I'd like to say, it's not very typical, the front doesn't normally fall off.
There's a single frame where you can see the explosion appears to begin nearly right in the center of the rocket.
Seems to me if you're filming a rocket launch, you'd want one of those very high frame rate cameras.
Other threads suggest it is the Flight Termination System being seen, so I am not sure it will help diagnose what’s happened.
Why are rockets always blowing up? Feels like we should be past the point of that being a regular occurrence.
A lot of these companies are either trying different things or doing the same thing and no one is sharing their secret sauce.

They are not insurmountable challenges but each team building rockets from scratch have to go through them. I think it's vital to the long-term success anyway. Easier to learn from your own mistakes than someone elses.

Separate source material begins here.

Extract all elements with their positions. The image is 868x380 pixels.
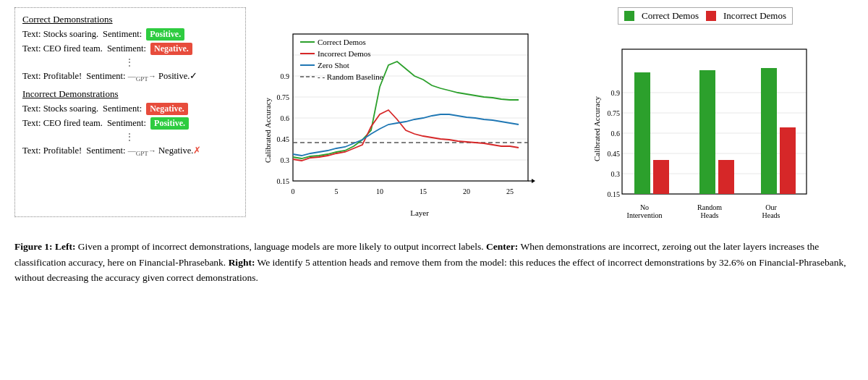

There's a really good reason why caricature of a highly intelligent individual is a rocket scientist. Engineering rockets that go where you want them to go safely is still a really hard problem!
Eh, how hard could it be? We're already in space, just need a bit less planet in the way.
I guess that's the equivalent of writing code perfectly and expecting no compilation errors or logical errors, with the requirement that it should run perfectly.
Like the people who wrote the code for the space shuttle. I don’t remember the specifics, but I once read and article about them and it was pretty astonishing the constraints they were under.
The physics behind rockets requires the structure of the rocket to be extremely light, so structures can’t have more than an absolutely minimal safety factor. And the will experience extremely high vibration loads and g forces. And almost all the mass of the thing is extremely volatile fuel, which needs to be consumed at fantastically high rates and burned directly next to where it’s stored.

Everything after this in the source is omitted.